Чтобы хоть как-то отвлечься от навязчивых образов, я решил переключиться на работу. Приведя в порядок свои записи и соображения, я набрал номер Марии Александровны и напросился в гости.
Квартира Марии Александровны – огромная сталинка почти в центре Москвы, всегда подавляла меня своими непривычными размерами – этим давяще высоким потолком, огромными комнатами, массивными дверями. Я не любил там бывать, думаю, не любил при жизни и Леша.
Когда-то у Марии Александровны здесь была только одна комната, но со временем, раскрутившись в нужных кругах, Алексей выкупил остальные комнаты у жильцов и подарил трехкомнатную квартиру целиком своей матери. В ней она и жила, как сказочная принцесса, заточенная в роскошной Башне из Слоновой Кости.

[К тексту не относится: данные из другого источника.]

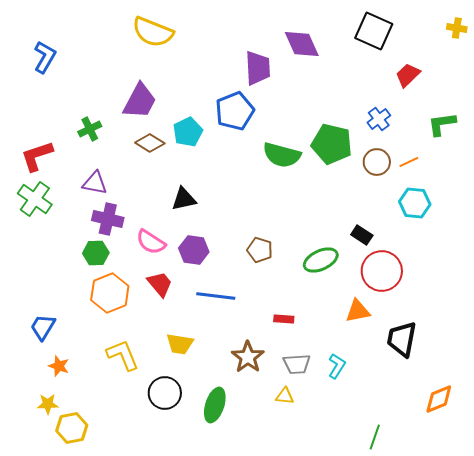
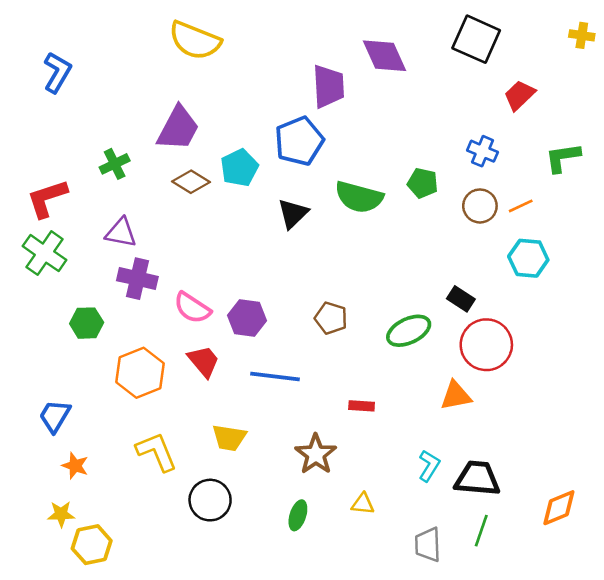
blue cross: (379, 119) -> (483, 151), turned -30
green pentagon: (332, 144) -> (423, 183), size x0.6
black triangle: (184, 199) -> (293, 214), moved, turned -32
green hexagon: (96, 253) -> (87, 323), moved
black trapezoid: (402, 339) -> (477, 478), moved, turned 84
gray trapezoid: (297, 364) -> (428, 545), moved, turned 92
green ellipse: (215, 405) -> (298, 515), moved, size x0.7
green line: (375, 437) -> (481, 531), moved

У Марии Александровны я оказался уже под вечер. Тусклые люстры не могли развеять полумрак, затаившийся в углах, в складках штор – таких массивных, неживых, в дальних концах комнат и коридора.
В гробовой тишине гулко тикали часы-ходики, зато шаги самой старушки были не в пример воздушными, неслышными. Казалось, она еле касалась земли, словно призрак. Вдобавок ко всему ещё и всегдашняя стерильная чистота – настоящее царство мертвых, где безраздельно властвовала она – богиня вечной скорби и уныния.